Und dann bin ich aufgebracht um die Häuser gelaufen. Klasse, dachte ich, was wenn wir einen kleinen Terroristen erziehen? Wenn alle Liebe und Mühe umsonst ist? Ich meine, ich habe meine Karriere aufgegeben für dieses Kind (ok, es war nicht wirklich eine Karriere- aber theoretisch hätte es eine große Karriere sein können;-)). 
Nachdem ich die Wut weggelaufen habe kommen die Schwermut. Hätte er bloß noch ein Geschwisterkind, dann würde er nicht zu einem verwöhnten Einzelkind. Und bei zwei Kindern würde es sich ja auch die ganze Erziehungssache mehr "lohnen". Ich meine, beim Ersten probiert man ja alles noch aus um dann die ganze Erfahrung dem zweiten Kind zugute kommen zu lassen. Was für eine Verschwendung- der ganze Aufwand für nur EIN Kind. Außerdem sind bei zwei Kindern die Chancen größer, dass zumindest aus einem Kind etwas wird....Oh weh, was für Gedanken! Und dann breitet sich ein warmer Satz leise in meinem Herz aus:

                       "Christina, es gibt keine Liebe ohne Verschwendung."

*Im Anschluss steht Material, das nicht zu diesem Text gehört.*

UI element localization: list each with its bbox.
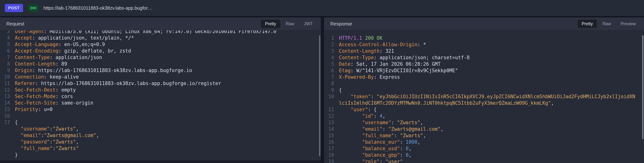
code-segment: "id" (362, 113, 374, 119)
tab-jwt[interactable]: JWT (300, 20, 317, 28)
code-text: Referer: https://lab-1768631011883-ok38z… (15, 80, 321, 87)
code-segment (339, 107, 350, 112)
code-line: 18 "balance_gbp": 0, (324, 152, 644, 158)
code-line: 7X-Powered-By: Express (324, 74, 644, 80)
code-segment: , (420, 120, 423, 125)
code-text: Content-Type: application/json; charset=… (339, 54, 644, 61)
code-segment: Accept (15, 35, 32, 41)
code-text: Content-Length: 89 (15, 61, 321, 67)
code-line: 13Sec-Fetch-Mode: cors (0, 93, 321, 100)
request-horizontal-scrollbar[interactable] (0, 160, 321, 163)
code-line: 5Date: Sat, 17 Jan 2026 06:28:26 GMT (324, 61, 644, 68)
status-badge: 200 (28, 4, 39, 12)
line-number: 17 (0, 119, 10, 126)
code-line: 16 "balance_eur": 1000, (324, 139, 644, 145)
line-number: 9 (0, 67, 10, 74)
code-segment: "full_name" (362, 133, 394, 138)
response-code-area[interactable]: 1HTTP/1.1 200 OK2Access-Control-Allow-Or… (324, 30, 644, 163)
tab-pretty[interactable]: Pretty (261, 20, 280, 28)
code-text: "user": { (339, 106, 644, 113)
code-line: "username":"Zwarts", (0, 126, 321, 132)
line-number: 8 (324, 80, 334, 87)
tab-raw[interactable]: Raw (282, 20, 298, 28)
request-panel-header: Request PrettyRawJWT (0, 18, 321, 30)
panels-container: Request PrettyRawJWT 3User-Agent: Mozill… (0, 18, 644, 163)
code-segment: : (394, 133, 400, 138)
line-number: 12 (0, 87, 10, 93)
code-text: Sec-Fetch-Site: same-origin (15, 100, 321, 106)
code-segment: : (391, 120, 397, 125)
code-segment: : * (418, 42, 426, 47)
line-number: 5 (0, 41, 10, 48)
code-segment: Access-Control-Allow-Origin (339, 42, 418, 47)
code-text: "balance_usd": 0, (339, 145, 644, 152)
code-segment: Accept-Language (15, 42, 58, 47)
code-segment: : Sat, 17 Jan 2026 06:28:26 GMT (350, 61, 440, 67)
code-segment: "Zwarts" (400, 133, 423, 138)
line-number: 9 (324, 87, 334, 94)
code-segment: , (382, 113, 386, 119)
code-text: "role": "user" (339, 158, 644, 163)
line-number: 11 (0, 80, 10, 87)
code-segment (339, 139, 362, 145)
code-segment: , (409, 146, 412, 151)
tab-pretty[interactable]: Pretty (578, 20, 597, 28)
code-segment: 0 (406, 146, 409, 151)
code-text: { (339, 87, 644, 94)
code-line: 2Access-Control-Allow-Origin: * (324, 42, 644, 48)
code-segment: "role" (362, 159, 380, 163)
code-line: "full_name":"Zwarts" (0, 145, 321, 152)
code-segment: : Express (374, 74, 400, 80)
line-number: 2 (324, 42, 334, 48)
code-segment: 200 OK (362, 35, 382, 41)
code-line: 4Content-Type: application/json; charset… (324, 54, 644, 61)
line-number (0, 139, 10, 145)
line-number: 12 (324, 113, 334, 119)
tab-raw[interactable]: Raw (598, 20, 615, 28)
tab-preview[interactable]: Preview (616, 20, 640, 28)
code-text (15, 113, 321, 119)
code-text: { (15, 119, 321, 126)
code-line: 8Content-Length: 89 (0, 61, 321, 67)
code-text: "password":"Zwarts", (15, 139, 321, 145)
code-segment (339, 113, 362, 119)
code-segment: "username" (362, 120, 391, 125)
response-tabs: PrettyRawPreview (578, 20, 640, 28)
code-segment: "Zwarts@gmail.com" (44, 132, 96, 138)
code-segment: Sec-Fetch-Dest (15, 87, 56, 93)
line-number: 3 (324, 48, 334, 54)
line-number: 11 (324, 106, 334, 113)
method-badge: POST (5, 4, 23, 12)
code-text: "balance_eur": 1000, (339, 139, 644, 145)
code-segment: : gzip, deflate, br, zstd (58, 48, 131, 54)
code-segment: : Mozilla/5.0 (X11; Ubuntu; Linux x86_64… (44, 30, 276, 34)
response-vertical-scrollbar[interactable] (642, 35, 644, 139)
code-segment: Content-Type (15, 54, 50, 60)
code-line: 3Content-Length: 321 (324, 48, 644, 54)
code-segment: : application/json; charset=utf-8 (374, 55, 470, 60)
line-number: 7 (0, 54, 10, 61)
line-number: 10 (0, 74, 10, 80)
code-line: "password":"Zwarts", (0, 139, 321, 145)
request-code-area[interactable]: 3User-Agent: Mozilla/5.0 (X11; Ubuntu; L… (0, 30, 321, 163)
code-text: "username": "Zwarts", (339, 119, 644, 126)
code-segment: Accept-Encoding (15, 48, 58, 54)
code-segment: : { (368, 107, 377, 112)
code-segment: , (423, 133, 426, 138)
code-segment (339, 133, 362, 138)
code-text: HTTP/1.1 200 OK (339, 35, 644, 42)
code-line: 12 "id": 4, (324, 113, 644, 119)
line-number: 14 (0, 100, 10, 106)
line-number (0, 126, 10, 132)
code-segment: "full_name" (20, 146, 52, 151)
code-line: 7Content-Type: application/json (0, 54, 321, 61)
code-segment: : (50, 126, 53, 132)
line-number: 10 (324, 94, 334, 106)
line-number: 8 (0, 61, 10, 67)
request-code-lines: 3User-Agent: Mozilla/5.0 (X11; Ubuntu; L… (0, 30, 321, 158)
code-line: 15Priority: u=0 (0, 106, 321, 113)
code-text: Priority: u=0 (15, 106, 321, 113)
request-vertical-scrollbar[interactable] (319, 35, 320, 156)
code-segment: "password" (20, 139, 50, 144)
code-segment: "email" (20, 132, 41, 138)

Nach dem Spaziergang (und der Versöhnung mit Samu) habe ich in meinem tollen Hekunftswörterbuch nachgeschaut- da steht unter Verschwendung: negativ: leichsinnig, nutzlos. Positiv: in reicher Fülle austeilen. Verschenken.
Wenn ich genau hinschaue sehe ich so viel Verschwendung:

Heio, der seine Predigt tagelang vorbereitet, viel Gebet, viel Mühe investiert, alles nochmal überarbeitet und am Ende hören eine handvoll müder Leute zu.

 Eine Mama, die ihr Essen mit viel Liebe kocht, das dann minutenschnell verschlungen wird.
  
Mönche, die ihr Leben damit verbringen ganz bei Gott zu sein und auf ihn zu hören- ohne anschließend ein Buch über ihre Erkenntnisse zu schreiben.

 Eine begabte Frau, die ein Missionswerk mitgeleitet hat und jetzt für ihren kleinen Sohn Zuhause bleibt und ihre Tage damit verbringt Windeln zu wechseln und Kleinkindgebrabbel anzuhören.

 Ein Blog, mit ganz viel Aufwand und Liebe gemacht, der nur ein paar Leser findet.

 Ein kluger Theologe in Harward, der seine Stelle aufgibt um den Rest seines Lebens in einer Lebensgemeinschaft mit geistig behinderten Menschen zu sein.

 Die junge Frau aus unserer Gemeinde, die den Kinderdienst mit so viel Hingabe vorbereitet für eine handvoll kleiner Kinder die ihren Eltern auf die Frage:“was habt ihr denn heute gemacht?“ Mit „Nichts!“ antworten (wenn sie reden können und wie mein Sohn sind).

 Der Freund der seine Arbeit richtig gut macht (ohne Anerkennung dafür zu bekommen) auch wenn ein bisschen weniger vielleicht auch genug wäre.

Eine wunderbare Lehrerin, die ihre ganze Energie und Kraft in eine kleine Schulkasse steckt.

 Die Zeit in der eine Hausfrau morgens auf die Knie gehen und Jesus anbetet-obwohl so viel zu tun wäre. 

Eine Frau die ihr kostbares Parfum, ihre ganze Lebensversicherung, Jesus auf die Füße kippt (und die Jünger irgendwie zu recht schimpfen: das hätte man doch besser den Armen gegeben!).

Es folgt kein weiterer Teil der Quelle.